Desde então, a Suprema Corte ficou dividida, entre os que entendiam que o processo devia ser mantido e julgado pelo STF e os que sustentavam que deveria ser redistribuído para a comarca de João Pessoa, onde seria decidido pelo Tribunal do Júri. A decisão veio esta semana. Por sete votos contra quatro, proferidos pelo relator, seguido de Cesar Peluzo, Carlos Ayres Brito e Cármen Lucia Antunes Rocha, o Supremo decidiu pela remessa dos autos à comarca de João Pessoa.

Agora, a pergunta que não quer calar é a seguinte: a prevalecer essa interpretação cerebrina e revoltante, supondo que o deputado em questão resolva futuramente se candidatar ao mesmo cargo e consiga se reeleger, não seria restabelecida a regra do “foro privilegiado”, capaz de provocar nova paralisação do processo e sua devolução à Excelsa Corte? Que dizer do tempo e do trabalho despendido ministro relator até a presente data? Restaria perdido?

Mas onde estamos? Será essa a Justiça que a população aguarda que seja distribuída pela mais alta Corte de Justiça do país?
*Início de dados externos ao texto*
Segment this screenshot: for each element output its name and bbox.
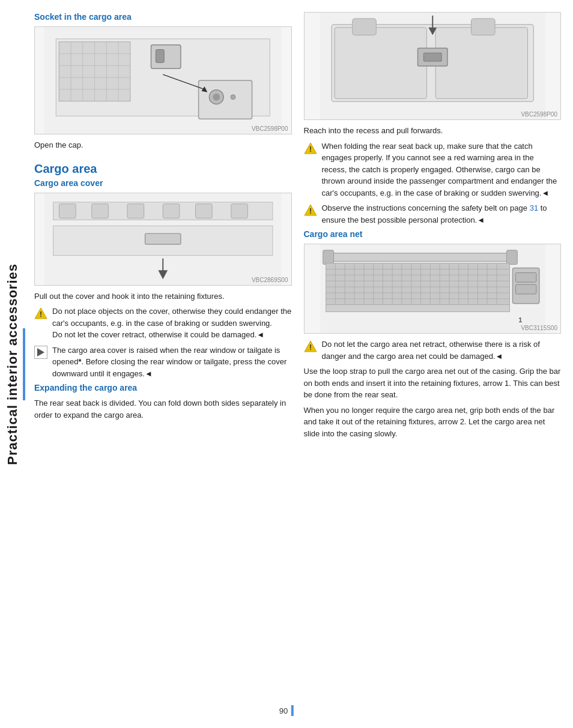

Mais do que um escárnio com a Justiça e com a Suprema Corte, isto significa a consagração do estelionato processual e, sobretudo uma capitulação do Poder Judiciário que, mais uma vez, sucumbe diante das manobras espertas e protelatórias das elites políticas deste sofrido país.

Beccaria, em seus famosos Dos Delitos e das Penas, ensina que o juiz, diante do silogismo em que a premissa maior é a lei geral e a premissa menor a ação de conformidade ou não com a lei, deve escolher entre a liberdade ou a pena. Quando, por qualquer motivo, não cumpre o seu papel de aplicador da norma, compactua com a incerteza e com a dúvida. Não é este o papel que supomos reservado aos ministros do Supremo Tribunal Federal.